Homework 3
CS522, Fall 2007
Due: Wednesday, November 14
Please upload your files to CSNS.
The files should include all the source code, documentation (optional),
and a text file hw3.txt,
which contains detailed instructions on how to compile and run your
program on the CS3 server. Note that file
uploading will be disabled automatically after 11:59PM
of the due date, so please turn in your work on time.
[Readings]
- Read Chapter 2.6.1, 5.4, 8.3.1, 8.3.2 (up to GSP), 6.1-6.3
of the textbook.
[Decision Tree Induction] (90pt)
For this assignment, you are going to implement a decision
tree classifier as described in Chapter 6.3 of the textbook. You may
use any programming language
of your choice, as long
as your program can be compiled and run on CS3.
Use the Forest
CoverType dataset to test your classifier as
follows (I'm
going to use Java for examples, but as stated earlier, you may use
other programming languages):
java
DecisionTreeClassifier
<TrainingSet>
<TestSet> <ResultSet>
- TrainingSet
is the name of a text file that contains the records for training the
classifier. In the case of the Forest CoverType dataset, the training
set should include half of the records in the dataset. Note that each
record occupies one line in the data file, the attributes of each
record are separated by comma, and the last attribute is the class
label.
- TestSet
contains the other half of the records in the Forest CoverType dataset,
and the file is of the same format as the training set. Note that the
class labels of the records are included in the test set so you can
calculate the success rate of your classifier, but you may not use
these class labels for any other purpose.
- ResultSet
should be the same as the test set except that the class labels are replaced by the ones predicted by your classifier.

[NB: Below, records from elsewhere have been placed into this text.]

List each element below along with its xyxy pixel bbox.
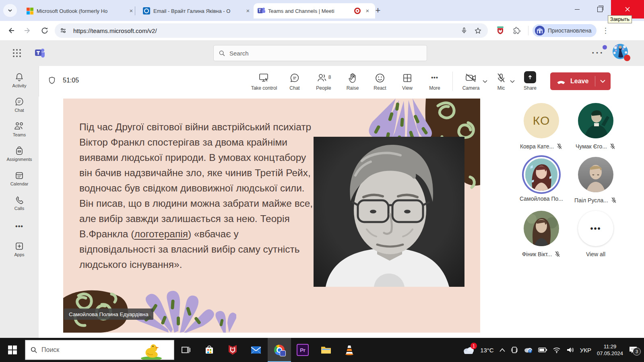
taskbar-search-input[interactable]: Поиск	[25, 340, 174, 360]
participant-tile[interactable]: Чумак Єго...	[568, 103, 624, 150]
presenter-name-tag: Самойлова Полина Едуардівна	[64, 309, 153, 320]
site-info-button[interactable]	[57, 25, 69, 36]
leave-options-chevron[interactable]	[595, 80, 610, 83]
microsoft-store-button[interactable]	[198, 338, 221, 362]
mic-button[interactable]: Mic	[490, 72, 512, 91]
chrome-button[interactable]	[268, 338, 291, 362]
weather-badge: 1	[471, 343, 477, 349]
volume-icon[interactable]	[566, 347, 574, 353]
app-launcher-button[interactable]	[12, 48, 22, 60]
view-all-label: View all	[586, 251, 605, 257]
language-indicator[interactable]: УКР	[580, 347, 591, 354]
header-more-button[interactable]: • • •	[592, 50, 603, 56]
react-button[interactable]: React	[366, 72, 394, 91]
react-smiley-icon	[375, 73, 385, 83]
camera-button[interactable]: Camera	[457, 72, 485, 91]
view-all-dots-icon[interactable]: •••	[578, 211, 613, 246]
search-placeholder: Поиск	[41, 346, 59, 354]
bell-icon	[14, 72, 24, 82]
tab-outlook-home[interactable]: Microsoft Outlook (formerly Ho ×	[22, 3, 139, 19]
view-all-tile[interactable]: ••• View all	[568, 211, 624, 257]
mic-options-chevron[interactable]	[510, 79, 516, 83]
extensions-button[interactable]	[510, 24, 523, 37]
viktor-frankl-photo	[314, 137, 464, 287]
start-button[interactable]	[0, 338, 25, 362]
participant-name: Самойлова По...	[520, 195, 563, 202]
logotherapy-link[interactable]: логотерапія	[134, 228, 188, 239]
notification-dot	[603, 45, 607, 49]
your-phone-icon[interactable]	[511, 346, 518, 354]
security-shield-icon	[47, 76, 56, 85]
vlc-cone-icon	[345, 345, 354, 355]
paused-extension-chip[interactable]: Приостановлена	[533, 24, 597, 37]
address-bar[interactable]: https://teams.microsoft.com/v2/	[55, 23, 488, 38]
avatar-photo	[524, 211, 559, 246]
participant-tile[interactable]: Паіл Русла...	[568, 157, 624, 204]
file-explorer-button[interactable]	[314, 338, 338, 362]
tab-close-icon[interactable]: ×	[128, 7, 135, 14]
forward-button[interactable]	[21, 24, 35, 37]
participant-tile[interactable]: Фіник Вікт...	[513, 211, 570, 257]
bookmark-button[interactable]	[471, 24, 485, 37]
view-button[interactable]: View	[394, 72, 421, 91]
camera-options-chevron[interactable]	[483, 79, 489, 83]
battery-icon[interactable]	[538, 347, 547, 353]
voice-search-button[interactable]	[457, 24, 471, 37]
people-button[interactable]: 8 People	[308, 72, 339, 91]
notification-count-badge: 3	[633, 348, 641, 356]
sidebar-item-apps[interactable]: Apps	[0, 241, 39, 257]
toolbar-divider	[528, 26, 528, 35]
tray-chevron-up-icon[interactable]	[500, 348, 505, 352]
share-button[interactable]: Share	[517, 72, 543, 91]
minimize-button[interactable]	[566, 0, 588, 19]
reload-button[interactable]	[38, 24, 52, 37]
extensions-puzzle-icon	[512, 27, 520, 35]
participant-tile-speaking[interactable]: Самойлова По...	[513, 157, 570, 202]
raise-hand-button[interactable]: Raise	[339, 72, 366, 91]
vlc-button[interactable]	[338, 338, 361, 362]
tab-title: Teams and Channels | Meeti	[268, 8, 352, 14]
back-button[interactable]	[4, 24, 18, 37]
mcafee-button[interactable]	[221, 338, 244, 362]
tab-email[interactable]: Email - Врайт Галина Яківна - О ×	[139, 3, 256, 19]
more-button[interactable]: ••• More	[421, 72, 448, 91]
premiere-button[interactable]: Pr	[291, 338, 314, 362]
chat-button[interactable]: Chat	[281, 72, 308, 91]
teams-search-input[interactable]: Search	[213, 45, 427, 61]
temperature-label[interactable]: 13°C	[480, 347, 494, 354]
mail-button[interactable]	[244, 338, 268, 362]
teams-logo[interactable]	[34, 47, 46, 61]
leave-button[interactable]: Leave	[550, 72, 611, 90]
clock[interactable]: 11:29 07.05.2024	[597, 343, 623, 357]
sidebar-item-calendar[interactable]: Calendar	[0, 171, 39, 186]
sidebar-item-teams[interactable]: Teams	[0, 121, 39, 137]
sidebar-item-assignments[interactable]: Assignments	[0, 146, 39, 162]
phone-icon	[14, 195, 24, 205]
tab-search-chevron-button[interactable]	[3, 4, 17, 17]
mcafee-extension-button[interactable]	[493, 24, 507, 37]
tab-title: Microsoft Outlook (formerly Ho	[37, 8, 124, 14]
task-view-button[interactable]	[174, 338, 198, 362]
url-text[interactable]: https://teams.microsoft.com/v2/	[73, 27, 457, 34]
close-tooltip: Закрыть	[608, 15, 632, 23]
browser-menu-button[interactable]: ⋮	[602, 26, 609, 35]
tab-close-icon[interactable]: ×	[244, 7, 252, 14]
take-control-button[interactable]: Take control	[247, 72, 281, 91]
weather-tray-item[interactable]: 1	[462, 346, 475, 354]
minimize-icon	[575, 9, 580, 10]
sidebar-item-calls[interactable]: Calls	[0, 195, 39, 211]
mic-off-icon	[611, 197, 617, 204]
search-icon	[219, 50, 225, 57]
onedrive-icon[interactable]	[524, 347, 533, 353]
wifi-icon[interactable]	[553, 347, 561, 353]
sidebar-more-button[interactable]: •••	[0, 223, 39, 230]
tab-teams-meeting[interactable]: T Teams and Channels | Meeti ×	[254, 3, 375, 19]
sidebar-item-activity[interactable]: Activity	[0, 72, 39, 88]
extension-icon	[535, 26, 545, 35]
new-tab-button[interactable]: +	[372, 5, 384, 16]
tab-close-icon[interactable]: ×	[364, 7, 371, 14]
participant-tile[interactable]: КО Ковра Кате...	[513, 103, 570, 150]
action-center-button[interactable]: 3	[629, 346, 638, 354]
sidebar-item-chat[interactable]: Chat	[0, 97, 39, 113]
browser-tab-strip: Microsoft Outlook (formerly Ho × Email -…	[0, 0, 644, 21]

Your classifier should also output to the console the percentage of the correctly classified records, e.g. 50%. Please do not output any debugging information in the submitted version.
Note that
- Use of existing classification code found online or from other sources will be considered
cheating.
- The top five most accurate classifiers will receive up to 20%
extra credit, and the five most inaccurate classifiers will receive up
to 20%
penalty.
[Extra Credit] (5pt)
Given n distinct items, how many sequences with n events are there? Please give your answer and explain your reasoning in hw3.txt.